While the Biden Administration reviews how much student debt the president can cancel without Congress, this bill is modeled directly after the Biden-Sanders Unity Task Force proposal and the Plan for Education Beyond High School that President Biden campaigned on.
“In the 21st century, a free public education system that goes from kindergarten through high school is no longer good enough,” Sanders said. “The time is long overdue to make public colleges and universities tuition-free and debt-free for working families.”
The legislation if passed would guarantee tuition-free community college for all students, and allow students from families earning under $125,000 a year to attend public and/or minority-serving colleges and universities tuition-free and debt-free. The bill also allocates $10 billion annually to cover student support programs at minority-serving schools.
The College for All Act doubles the maximum Pell Grant to $12,990, allows students to use the money to cover living and non-tuition expenses, like books and housing, and expands grant eligibility to Dreamers. The legislation also triples federal TRIO and doubles GEAR UP funding to serve millions of additional low-income students, students with disabilities, and first-generation college students in their pursuit of a higher education.
The federal government’s share of the cost of eliminating tuition and fees at public institutions is set at 75% with states paying the remainder. But the legislation also includes an automatic stabilizer to increase that share to 90% in the case of an economic downturn.
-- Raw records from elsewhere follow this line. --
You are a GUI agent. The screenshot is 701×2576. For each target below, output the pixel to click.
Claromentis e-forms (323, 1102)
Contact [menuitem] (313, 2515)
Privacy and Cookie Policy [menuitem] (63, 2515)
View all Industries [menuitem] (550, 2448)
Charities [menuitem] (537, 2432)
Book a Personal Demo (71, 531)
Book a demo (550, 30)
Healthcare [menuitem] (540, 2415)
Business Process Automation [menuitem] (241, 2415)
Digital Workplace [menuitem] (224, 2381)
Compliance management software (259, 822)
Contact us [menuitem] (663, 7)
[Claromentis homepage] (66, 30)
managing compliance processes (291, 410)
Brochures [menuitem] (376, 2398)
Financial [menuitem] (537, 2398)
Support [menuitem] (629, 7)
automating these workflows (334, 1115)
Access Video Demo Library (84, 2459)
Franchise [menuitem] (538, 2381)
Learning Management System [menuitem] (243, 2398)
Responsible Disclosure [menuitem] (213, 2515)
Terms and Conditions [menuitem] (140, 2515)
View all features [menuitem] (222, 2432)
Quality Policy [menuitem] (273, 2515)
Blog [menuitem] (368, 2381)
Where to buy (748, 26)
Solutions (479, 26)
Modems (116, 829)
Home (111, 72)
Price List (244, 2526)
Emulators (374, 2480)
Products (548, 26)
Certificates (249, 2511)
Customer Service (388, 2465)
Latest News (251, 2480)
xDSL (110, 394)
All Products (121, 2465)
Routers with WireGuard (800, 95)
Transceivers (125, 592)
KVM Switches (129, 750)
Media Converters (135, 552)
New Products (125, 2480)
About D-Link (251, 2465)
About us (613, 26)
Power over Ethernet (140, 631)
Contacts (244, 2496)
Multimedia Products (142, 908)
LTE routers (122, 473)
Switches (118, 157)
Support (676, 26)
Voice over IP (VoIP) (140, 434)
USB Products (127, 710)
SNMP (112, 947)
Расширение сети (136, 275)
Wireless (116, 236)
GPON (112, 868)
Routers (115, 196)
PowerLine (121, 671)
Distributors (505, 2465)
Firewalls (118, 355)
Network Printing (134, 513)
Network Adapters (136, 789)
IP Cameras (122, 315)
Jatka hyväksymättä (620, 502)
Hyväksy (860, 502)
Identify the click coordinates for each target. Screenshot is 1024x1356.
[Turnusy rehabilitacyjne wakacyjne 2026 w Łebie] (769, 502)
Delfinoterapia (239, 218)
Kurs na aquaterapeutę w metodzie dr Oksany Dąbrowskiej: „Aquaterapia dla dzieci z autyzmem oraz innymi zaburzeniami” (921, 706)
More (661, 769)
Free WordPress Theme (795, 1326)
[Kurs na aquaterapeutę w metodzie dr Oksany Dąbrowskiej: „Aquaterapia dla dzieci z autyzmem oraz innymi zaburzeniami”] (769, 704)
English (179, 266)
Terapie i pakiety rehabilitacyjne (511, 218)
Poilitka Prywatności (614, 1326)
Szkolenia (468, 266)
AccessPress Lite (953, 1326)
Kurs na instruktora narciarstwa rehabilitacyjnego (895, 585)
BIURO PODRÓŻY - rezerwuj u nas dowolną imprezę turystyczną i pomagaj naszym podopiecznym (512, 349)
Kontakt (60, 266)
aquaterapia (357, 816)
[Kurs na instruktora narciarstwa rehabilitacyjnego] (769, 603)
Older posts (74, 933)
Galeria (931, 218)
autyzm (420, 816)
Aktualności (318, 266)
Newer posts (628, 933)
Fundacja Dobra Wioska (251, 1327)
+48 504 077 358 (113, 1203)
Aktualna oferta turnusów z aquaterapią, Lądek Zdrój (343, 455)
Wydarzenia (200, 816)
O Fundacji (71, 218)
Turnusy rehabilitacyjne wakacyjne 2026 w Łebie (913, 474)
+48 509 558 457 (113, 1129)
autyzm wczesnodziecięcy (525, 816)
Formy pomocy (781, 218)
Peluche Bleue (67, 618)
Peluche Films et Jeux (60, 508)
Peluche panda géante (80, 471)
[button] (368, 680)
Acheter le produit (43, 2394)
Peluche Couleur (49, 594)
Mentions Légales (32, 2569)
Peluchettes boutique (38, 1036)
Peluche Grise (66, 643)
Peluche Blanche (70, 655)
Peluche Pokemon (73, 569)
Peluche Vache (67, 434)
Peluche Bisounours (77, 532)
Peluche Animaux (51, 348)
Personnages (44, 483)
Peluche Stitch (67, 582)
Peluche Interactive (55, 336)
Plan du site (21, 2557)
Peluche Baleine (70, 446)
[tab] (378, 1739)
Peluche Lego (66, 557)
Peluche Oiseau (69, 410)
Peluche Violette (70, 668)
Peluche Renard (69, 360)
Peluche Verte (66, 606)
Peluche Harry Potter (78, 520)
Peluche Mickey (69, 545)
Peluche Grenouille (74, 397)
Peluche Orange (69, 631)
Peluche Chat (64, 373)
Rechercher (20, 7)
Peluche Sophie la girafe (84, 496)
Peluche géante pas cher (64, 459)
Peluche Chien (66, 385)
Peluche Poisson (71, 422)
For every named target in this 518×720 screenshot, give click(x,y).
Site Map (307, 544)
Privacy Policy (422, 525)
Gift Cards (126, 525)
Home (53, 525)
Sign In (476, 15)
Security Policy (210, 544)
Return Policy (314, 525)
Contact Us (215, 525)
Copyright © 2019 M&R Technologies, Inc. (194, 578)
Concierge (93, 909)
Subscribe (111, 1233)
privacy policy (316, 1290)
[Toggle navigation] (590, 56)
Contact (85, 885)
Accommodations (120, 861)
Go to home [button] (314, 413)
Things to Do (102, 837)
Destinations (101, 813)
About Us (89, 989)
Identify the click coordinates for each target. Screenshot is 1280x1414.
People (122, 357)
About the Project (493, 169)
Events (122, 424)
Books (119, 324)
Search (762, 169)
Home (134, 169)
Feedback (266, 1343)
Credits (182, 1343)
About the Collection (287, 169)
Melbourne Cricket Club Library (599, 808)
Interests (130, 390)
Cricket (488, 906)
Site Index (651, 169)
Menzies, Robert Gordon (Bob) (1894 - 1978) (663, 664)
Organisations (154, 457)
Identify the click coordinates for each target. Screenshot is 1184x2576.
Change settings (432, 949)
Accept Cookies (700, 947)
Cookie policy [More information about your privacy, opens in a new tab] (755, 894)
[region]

The College for All Act is paid for by the Tax on Wall Street Speculation Act, also being reintroduced today by Sen. Sanders, that puts a tax of 0.5% on stock trades, a 0.1% fee on bonds, and a 0.005% fee on derivatives. The tax would raise up to $2.4 trillion over the next decade. Rep. Barbara Lee will be reintroducing the companion for the tax legislation in the House of Representatives.
The bill is cosponsored in the Senate by Sens. Elizabeth Warren (D-Mass.), Alex Padilla (D-Calif.), Chris Murphy (D-Conn.), Kirsten Gillibrand (D-N.Y.), Patrick J. Leahy (D-Vt.), Jeff Merkley (D-Ore.) and Edward Markey (D-Mass.) and endorsed by more than 100 organizations.